# Please judge my Belgian x Quarter horse yearling



## strideBIG (Sep 24, 2013)

This is Alabama my 14'2hh yearling (turning 2 July 10). She's 3/4 quarter horse and 1/4 Belgian. I was hoping on using her as a jumper in the futur, even though she is still growing can you tell me some faults/good conformation points she has? Thank you.


----------



## CrossCountry (May 18, 2013)

Wow I would have never guessed Belgian Quarter Horse x. She's gorgeous and looks mature for a youngster in my opinion. 

Beautiful girly.


----------



## tinyliny (Oct 31, 2009)

her shoulder angle and arm bone angle, says that she may be well suited for jumping. nice low hocks, good bone, just a darn nice mare. the rest is up to you.


----------



## EpicApple (Oct 19, 2014)

Super cute <3 I adore tobianos!! 

Lovely face, the length of the neck is hard to judge from that one picture.
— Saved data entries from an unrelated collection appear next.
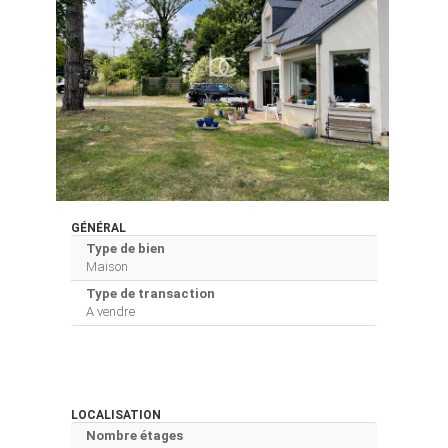
GÉNÉRAL
Type de bien
Maison
Type de transaction
A vendre
LOCALISATION
Nombre étages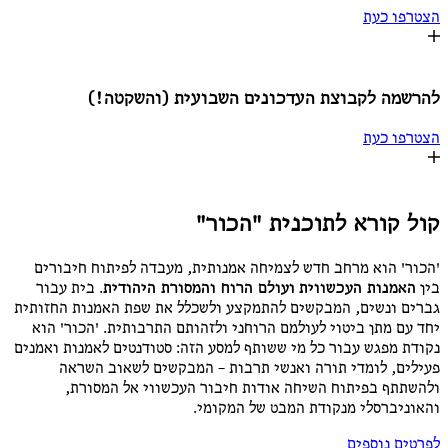
הצטרפו כעת
להרשמה לקבוצת העדכונים השבועית (והשקטה!)
הצטרפו כעת
קול קורא לתוכנית "הכור"
'הכור' הוא מרחב חדש לצמיחה אמנותית, מעבדה לפיתוח חיבורים
בין
האמנות העכשווית
ועולם הרוח והמסורת היהודית
. בית עבור
גברים ונשים, המבקשים להתמקצע ולשכלל את שפת האמנות החזותית
יחד עם מתן ביטוי לעולמם הרוחני ולזהותם התרבותית. 'הכור' הוא
נקודת מפגש עבור כל מי ששותף למסע הזה: סטודנטים לאמנות ואמנים
פעילים, לומדי תורה ואנשי תרבות – המבקשים לשאוב השראה
ולהשתתף בפיתוח השיחה אודות חיבור העכשווי אל המסורת,
והאוניברסלי מנקודת המבט של המקומי.
לפרטים נוספים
The neck ties well to the shoulders, and the shoulders have a nice angle overall. Good radius to cannon bone length. You normally want the radius to be longer than the cannon bone because it is an indicator of good movements and smoother gates. I am not a huge fan of her back, but it's not horrible and I am sure that she will grow out of it. Yearlings start going through that growth spurt where they look kind of funky and then even out. I like her hindquarters. She has a good bone for her age. I'm sure she'd be great at dressage or jumping. I really like her! You are lucky to have this baby in your barn.


----------



## strideBIG (Sep 24, 2013)

Thank you for all your help everyone!!


----------